If the trashday pile has been cleansed of goodies, you may have been visited by Carter and Cunningham.

A garage-band melding of the talents of James Salaiz and Mark Welsh,  Carter and Cunningham transforms forgotten objects into treasures for the décor conscious.  It’s a new endeavor, already covered by important observers of design world, drawn like us to the effervescent resourcefulness of it all.  Co-founder Mark Welsh reveals the appeal of driftwood and other cast-offs. 
Last Christmas, I gave James Salaiz (my partner in life, art and Carter and Cunningham) a brick.  Not just any old terracotta slab, mind you, but a 100 year-old paving brick from the streets of Cincinnati. In return James gave me a silvered Pioneer mirror and a shiny new Bosch drill.  Both of us were delighted.  For while we love a partridge and a pear tree as much as the next holiday consumer, the stocking stuffers that trip our triggers tend to be salvaged, reclaimed and bursting with transformational potential.  Old, silvery mirrors, carved wooden spindles, brass finials, wooden buoys, ten pounds of sculpture clay…these are the things we collect, hoard and eventually repurpose into mirrors and sculptures at Carter and Cunningham, our studio gallery on New York’s lower east side.
The more forgotten and forlorn the materials the better we like them.  The thrill is in the glamorous transformation.  Give us a rusted iron wheelbarrow wheel and we’ll revamp it into a modern table sculpture, lacquered high gloss black and trimmed in gold leaf.  Toss a 1970’s plastic garden owl in James’s path, and he’ll repurpose it as an armature for a very 21st-century ceramic owl sculpture, glazed and mounted beneath a hand blown bell jar (see it on our studio homepage this spring).  Shower us with a few pieces of silvery driftwood (please!) and we’ll whip them into one of our signature mirrors - loosely influenced by Chippendale, Venetian, Moorish and Gothic designs.
Driftwood is our catnip.  We have dragged stumps off beaches and across state lines.  We’ve hauled Hefty garbage bags full of the stuff onto buses and trains and any other form of transport that would take us.  We have even missed the Shelter Island ferry due to a frenzied last minute “driftwood edit.”  Inevitably, our studio is now jammed-to-the-rafters with sticks, planks and logs, all sorted by size, color and potential for decorative flourish.
Despite its rustic provenance, driftwood takes to precious oils and unguents every bit as effectively as so-called “fine” woods.  We have French limed it and oiled it with Tung, painted it with natural wood dyes and rubbed it with waxes of every imaginable tint.  We have even lacquered it with gilt varnish – a fancy finish used to enhance pedigreed wood (not found wood) for centuries.  

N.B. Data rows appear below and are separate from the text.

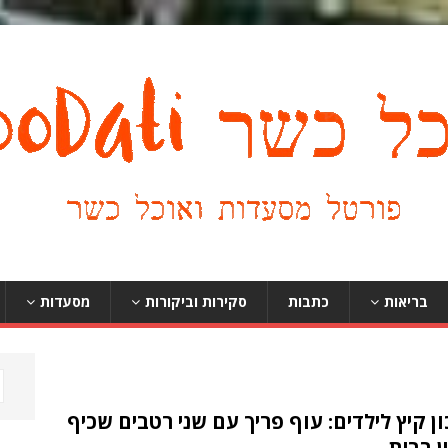
בריאות
כתבות
סקירות וביקורות
מסעדות
ן קיץ לילדים: עוף פריך עם שני רטבים שכיף
ן בבית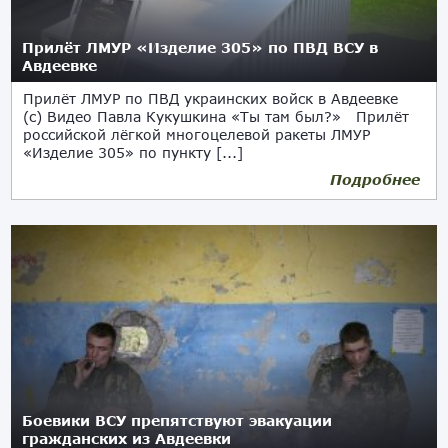
Прилёт ЛМУР «Изделие 305» по ПВД ВСУ в
Авдеевке
Прилёт ЛМУР по ПВД украинских войск в Авдеевке
(с) Видео Павла Кукушкина «Ты там был?» Прилёт
российской лёгкой многоцелевой ракеты ЛМУР
«Изделие 305» по пункту [...]
Подробнее
19.01.2024
Боевики ВСУ препятствуют эвакуации
гражданских из Авдеевки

Our most recent driftwood and ceramic collaborations are no strangers to such luxurious treatment.  The spindles, planks and Adirondack armchair arms that comprise the “Captain’s” mirror (on this page) have been hand silvered with several coats of gilt varnish, and capped off with James’ ceramic whale tile.  And the “Gothic shaving” mirror (also this page) is made from James’ pewter tiles and ebonized driftwood, waxed and polished to a high sheen.
Despite radical makeovers, each mirror’s components still wear evidence of their humble past.  A knick and a knot here, a few dents from hammer there.  We could’ve erased all these little blemishes and flaws.  But then to our eye, it wouldn’t be perfect.